Between 1968 and 1983, Poco was variously a four or five-piece band. Ten different members of the band were in various lineups over these years. Richie Furay left Poco in 1973. Though they built a fan base, by 1978 they had only one album make the Top 40 on the Billboard album chart: Crazy Eyes at #38 in 1973.
Poco released their eleventh studio album, Legend, in late 1978. The band consisted of Young, Cotton, Charlie Harrison on bass guitar, and Steve Chapman on drums. The album shot to #14 one the Billboard album chart.
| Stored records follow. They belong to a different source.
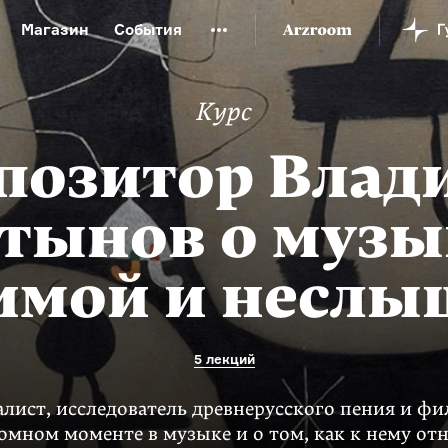
Магазин
События
й музей
Новая Третьяковка
Онлайн-университет
Курс
ой культуры
Русский язык от «гой еси» до «лол кек»
искусство XX века
Русская литература XX века
Детска
позитор Влад
тынов о музы
мой и несл
5 лекций
ист, исследователь древнерусского пения и ф
омном моменте в музыке и о том, как к нему от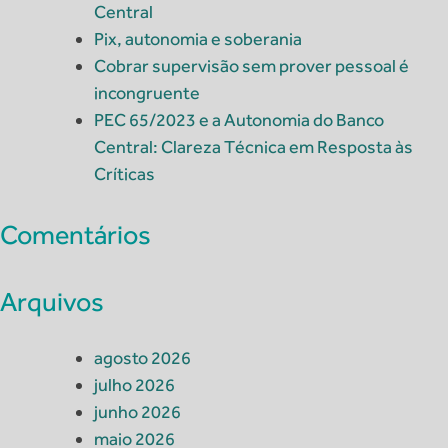
Central
Pix, autonomia e soberania
Cobrar supervisão sem prover pessoal é
incongruente
PEC 65/2023 e a Autonomia do Banco
Central: Clareza Técnica em Resposta às
Críticas
Comentários
Arquivos
agosto 2026
julho 2026
junho 2026
maio 2026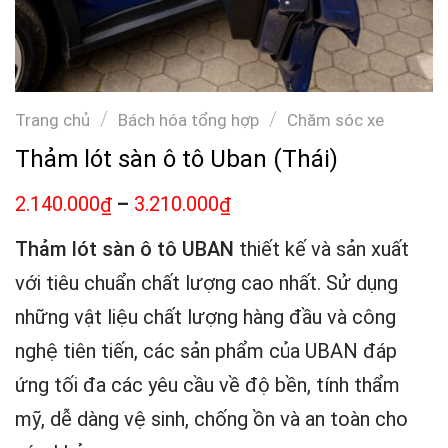
/
/
Trang chủ
Bách hóa tổng hợp
Chăm sóc xe
Thảm lót sàn ô tô Uban (Thái)
2.140.000
–
3.210.000
₫
₫
Thảm lót sàn ô tô UBAN
thiết kế và sản xuất
với tiêu chuẩn chất lượng cao nhất. Sử dụng
những vật liệu chất lượng hàng đầu và công
nghệ tiên tiến, các sản phẩm của UBAN đáp
ứng tối đa các yêu cầu về độ bền, tính thẩm
mỹ, dễ dàng vệ sinh, chống ồn và an toàn cho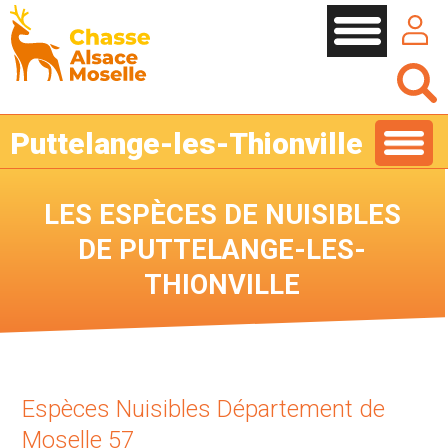
Cookies management panel
Puttelange-les-Thionville
LES ESPÈCES DE NUISIBLES
DE PUTTELANGE-LES-
THIONVILLE
Espèces Nuisibles Département de
Moselle 57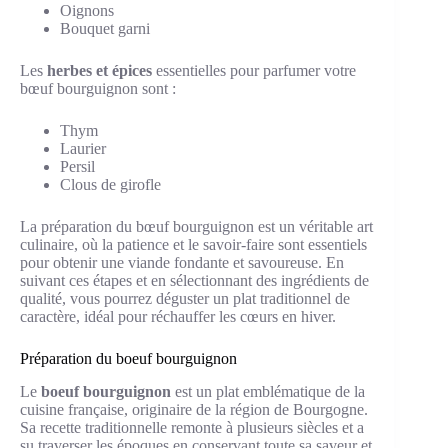
Oignons
Bouquet garni
Les
herbes et épices
essentielles pour parfumer votre
bœuf bourguignon sont :
Thym
Laurier
Persil
Clous de girofle
La préparation du bœuf bourguignon est un véritable art
culinaire, où la patience et le savoir-faire sont essentiels
pour obtenir une viande fondante et savoureuse. En
suivant ces étapes et en sélectionnant des ingrédients de
qualité, vous pourrez déguster un plat traditionnel de
caractère, idéal pour réchauffer les cœurs en hiver.
Préparation du boeuf bourguignon
Le
boeuf bourguignon
est un plat emblématique de la
cuisine française, originaire de la région de Bourgogne.
Sa recette traditionnelle remonte à plusieurs siècles et a
su traverser les époques en conservant toute sa saveur et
It featured Poco’s biggest hit, “Crazy Love”.
Rusty Young wrote “Crazy Love”. It is a song about a “faded memory” of a past love. However, the memory isn’t quite so faded. Every time this guy hears the name of his former lover he starts to cry. His frequent companion is his own teardrops that keep falling down.
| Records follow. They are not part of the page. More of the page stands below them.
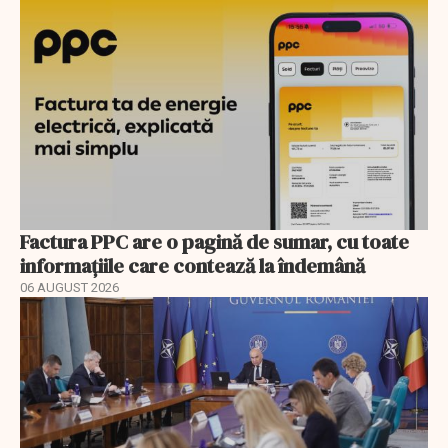
Factura PPC are o pagină de sumar, cu toate
informațiile care contează la îndemână
06 AUGUST 2026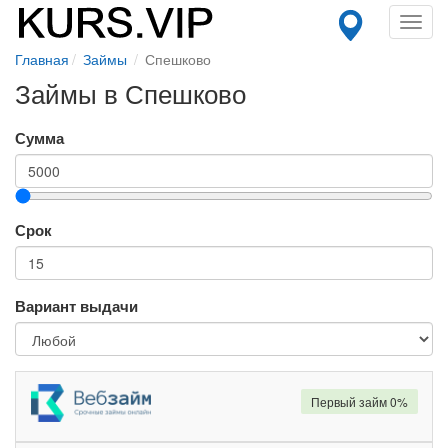
Toggl
navig
Главная
Займы
Спешково
Займы в Спешково
Сумма
Срок
Вариант выдачи
Первый займ 0%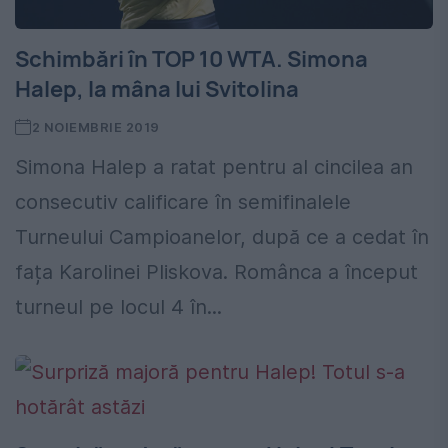
Schimbări în TOP 10 WTA. Simona
Halep, la mâna lui Svitolina
2 NOIEMBRIE 2019
Simona Halep a ratat pentru al cincilea an
consecutiv calificare în semifinalele
Turneului Campioanelor, după ce a cedat în
fața Karolinei Pliskova. Românca a început
turneul pe locul 4 în...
The song’s lyrics are an upbeat counterpoint to the tragic-romantic state the ex-boyfriend finds himself in. “Just when I think I’m over her…” What is this “crazy love” that wraps around his heart and refuses to unwind teaching him? Beyond cycles of sobbing, the lyrics don’t tell us more. We don’t know if she’s still single and available. We don’t know if she’s happily involved with someone else. For most listeners, the dreamy lines the song offers like “count the stars in a summer sky that fall without a sound” are enough to leave us happily recalling a time when we ourselves have counted stars in a summer sky. The final line, “And then pretend that you can’t hear these teardrops comin’ down” might well have washed over many listeners, humming along to the pleasant melody. For years I just felt happy for the singer as I sang along to the car radio, “ooh-hoo, crazy love. Ah, ha…”
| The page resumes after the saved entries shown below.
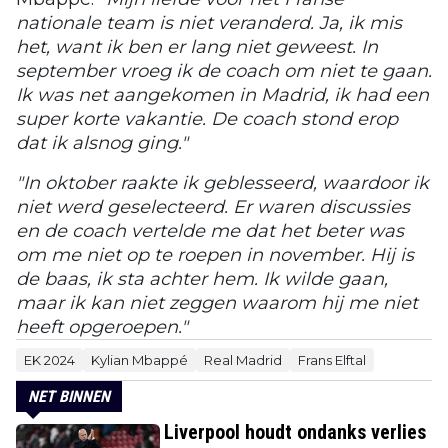
nationale team is niet veranderd. Ja, ik mis
het, want ik ben er lang niet geweest. In
september vroeg ik de coach om niet te gaan.
Ik was net aangekomen in Madrid, ik had een
super korte vakantie. De coach stond erop
dat ik alsnog ging."
"In oktober raakte ik geblesseerd, waardoor ik
niet werd geselecteerd. Er waren discussies
en de coach vertelde me dat het beter was
om me niet op te roepen in november. Hij is
de baas, ik sta achter hem. Ik wilde gaan,
maar ik kan niet zeggen waarom hij me niet
heeft opgeroepen."
EK 2024
Kylian Mbappé
Real Madrid
Frans Elftal
NET BINNEN
Liverpool houdt ondanks verlies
“Crazy Love” climbed to #2 in Winnipeg (MB), San Diego, Bangor (ME), Springfield (MA), and Milwaukee, #3 in Fort Lauderdale, Fredericton (NB), Tucson (AZ), and Buffalo, #4 in Athens (GA) and Baltimore, #5 in Madison (WI), Denver, Cincinnati, and Minneapolis/St. Paul, #6 in Akron (OH) and Tempe (AZ), #7 in Smithers (BC), Atlanta, and Saskatoon (SK), #8 in Toronto, St. Louis, Honolulu, Corpus Christi (TX), Montreal, and Ottawa, #9 in Windsor (ON), San Luis Obispo (CA), and Chilliwack (BC), and #10 in Philadelphia, Dallas, and Pittsburgh.
The followup single to “Crazy Love” was “Heart Of The Night”. That song reached #20 on the Billboard Hot 100. In Canada, the single peaked at #2 in Fredericton, #6 in Montreal, #7 in Winnipeg, #8 in Ottawa and Saskatoon, and #9 in Prince George (BC).
Poco kept on releasing albums and singles. But they waited until 1989 to have another Top 40 hit: “Call It Love” which reached #18 on the Billboard Hot 100. The accompanying album, Legacy, made it to #40 on the Billboard 200 Album chart.
Chapman and Harrison remained with Poco into the mid-80s. Rusty Young remained with Poco until his death in 2021. Cotton left Poco in 1987 and returned in late 1991. He stayed with Poco until 2010. Between 1990 and 2014, Cotton released five solo albums. His last was 100% Paul Cotton. He died in July 2021 at the age of 78. On his official Facebook page, it was stated Paul Cotton “passed away unexpectedly, peacefully.”
In 2013, Young was inducted into the Steel Guitar Hall of Fame. He released his first solo album in 2017 titled Waitin’ For The Sun. Rusty Young died at the age of 75 in April 2021 of a heart attack.
January 17, 2024.
Ray McGinnis
References:
David Browne, “Rusty Young, Poco Co-Founder and Pedal Steel Player, Dead at 75,” Rolling Stone, April 15, 2021.
Matt Friedlander, “Longtime Poco singer/guitarist Paul Cotton dead at age 78,” August 2, 2021.
“Poco Celebrating 50 Years,” Poco Band.com.
“The Rusty Young (Poco) Interview,” Vintage Rock.com.